Robert Sapolski schreibt über das Leiden: „Wenn Sie sich vergegenwärtigen, was für ein Gefühl es wäre, wenn es Ihnen zustieße, sind Sie in den Vordergrund gerückt, und es geht nur noch darum, daß es schmerzt, den Schmerz des anderen zu fühlen…die Empathie bereitet uns ein gutes Gewissen, was uns verleiten kann, (sie) für einen Zweck an sich zu halten, statt für den Teil eines Prozesses … prosozial zu handeln.“ Also tatsächlich etwas gegen das Leiden zu tun, statt es zu bewirtschaften. **)
Voyeurismus sehe ich beispielsweise bei der weltbekannten Basler Malerin Miriam Kahn verwirklicht, die in gruseligen Bildern u.a. im Kunsthaus Bregenz mißhandelte Frauen in Übergröße zur Schau stellte. Während die Kriegsreporterinnen sich in Gefahr begeben, auf daß aktuelles Unrecht dokumentiert und beendet wird. Ich glaube nicht, daß irgendjemand der zahlreichen Kunsthausbesucher im Anschluß an den Ausstellungsbesuch für Frauenhäuser gespendet hat. Anders als die erheblichen Spenden zugunsten der überfallenen Ukraine.
Diskriminierungsverbot, Gleichbehandlungsgebot.

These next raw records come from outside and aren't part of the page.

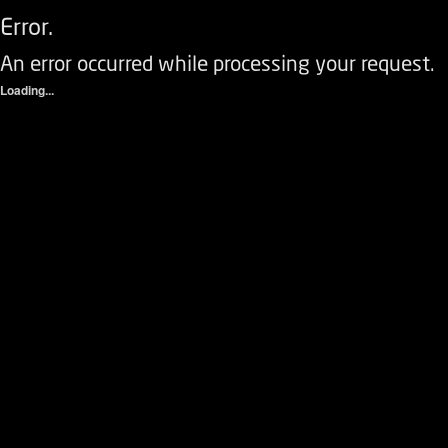
Error.
An error occurred while processing your request.
Loading...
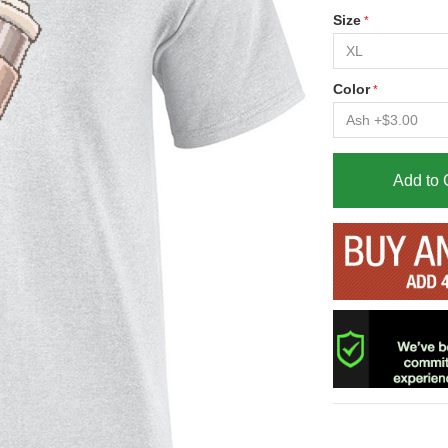
Size
Color
Add to 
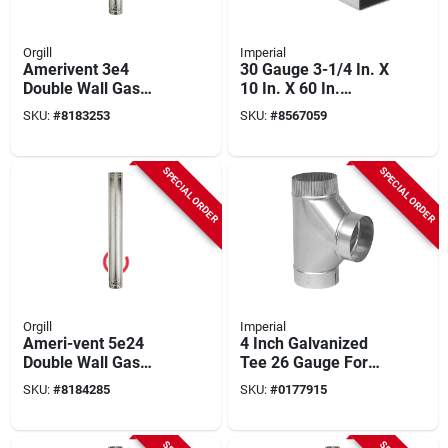
Orgill
Imperial
Amerivent 3e4
30 Gauge 3-1/4 In. X
Double Wall Gas
10 In. X 60 In.
Vent Pipe, 3 In X 4
Galvanized Stack
SKU:
#
8183253
SKU:
#
8567059
Ft, Pack Of 6
Duct - 2 Piece
SPECIAL ORDER
SPECIAL ORDER
Orgill
Imperial
Ameri-vent 5e24
4 Inch Galvanized
Double Wall Gas
Tee 26 Gauge For
Vent Pipe 5" X 24" -
Venting Applications
SKU:
#
8184285
SKU:
#
0177915
Pack Of 6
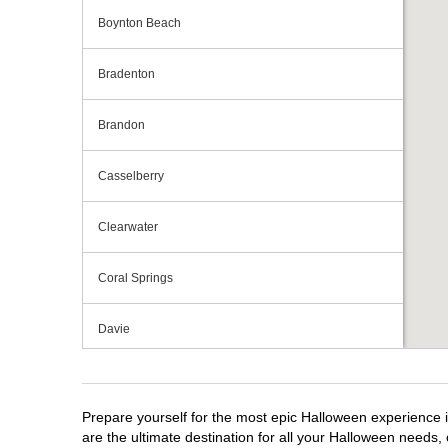
Boynton Beach
Bradenton
Brandon
Casselberry
Clearwater
Coral Springs
Davie
Daytona Beach
Prepare yourself for the most epic Halloween experience i
Deerfield Beach
are the ultimate destination for all your Halloween needs, 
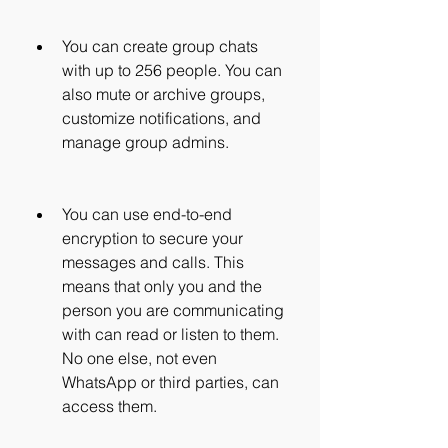
You can create group chats 
with up to 256 people. You can 
also mute or archive groups, 
customize notifications, and 
manage group admins.
You can use end-to-end 
encryption to secure your 
messages and calls. This 
means that only you and the 
person you are communicating 
with can read or listen to them. 
No one else, not even 
WhatsApp or third parties, can 
access them.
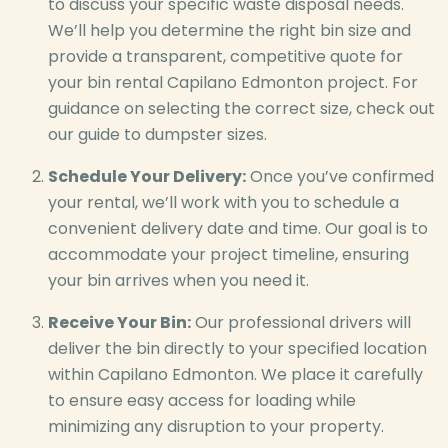
to discuss your specific waste disposal needs.
We’ll help you determine the right bin size and
provide a transparent, competitive quote for
your bin rental Capilano Edmonton project. For
guidance on selecting the correct size, check out
our guide to dumpster sizes.
Schedule Your Delivery:
Once you’ve confirmed
your rental, we’ll work with you to schedule a
convenient delivery date and time. Our goal is to
accommodate your project timeline, ensuring
your bin arrives when you need it.
Receive Your Bin:
Our professional drivers will
deliver the bin directly to your specified location
within Capilano Edmonton. We place it carefully
to ensure easy access for loading while
minimizing any disruption to your property.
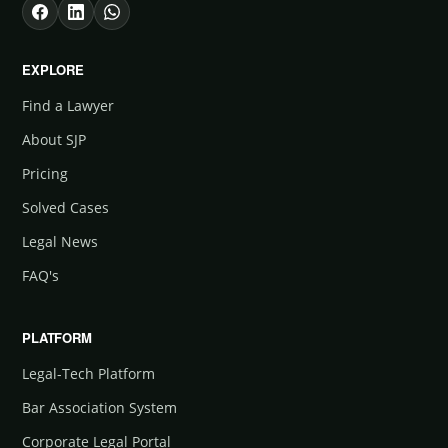
EXPLORE
Find a Lawyer
About SJP
Pricing
Solved Cases
Legal News
FAQ's
PLATFORM
Legal-Tech Platform
Bar Association System
Corporate Legal Portal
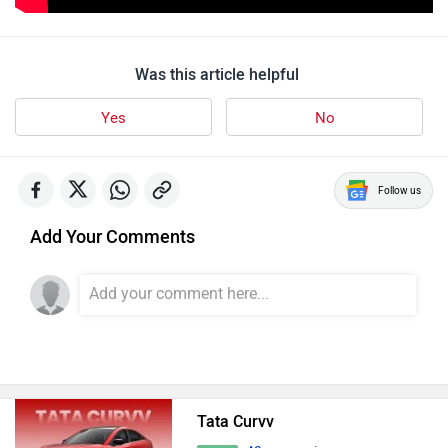
Was this article helpful
Yes
No
Follow us
Add Your Comments
Tata Curvv
42 user reviews
4.8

In der österreichischen Rechtsordnung sind nach meiner Wahrnehmung unter dem Schirm der Menschenwürde die in Frage stehenden Diskriminierungen durchwegs verboten. Ethisch fundiertes Recht kann aber im Bereich der Privatautonomie gefahrlos ignoriert werden. Etwa, indem ein bekennender Schwuler einen Gleichgesinnten statt einer besser qualifizierten Bewerberin anstellt. Oder umgekehrt. Dagegen ist auch durch bekennende Wokeness kein Kraut gewachsen.
Anmerkungen:
Beate Hausbichler und Noura Maan im Standard vom 16.11.2024:
…„Wokeness, oder „woke“ als Adjektiv, stand ursprünglich für ein „wachsames“ Hinschauen auf soziale Gerechtigkeit und Rassismus. In diesem Sinn verstand man es noch, nachdem 2020 ein weißer Polizist den Schwarzen George Floyd getötet hatte. Mittlerweile hat sich „Wokeness“ zum Kampfbegriff der Rechten entwickelt, die jede Forderung nach Gleichberechtigung als unzumutbare Übertreibung eines „woken Mobs“ anprangert…
…dass das Thema schwammig ist und niemand ganz genau oder klar sagen müsse, was gemeint ist. So können verschiedene Wählerinnen und Wähler darauf aufspringen. Von ganz rechts bis hin zur liberalen Mitte. Donald Trump habe im Wahlkampf viel Wirkmacht aus dem Anti-Wokeness-Diskurs gezogen…“
*) Im Wesentlichen: Kognitive Dissonanz;
**) Robert Sapolsky, Gewalt und Mitgefühl, Die Biologie des menschlichen Verhaltens, Piper 2021, S. 700 ff.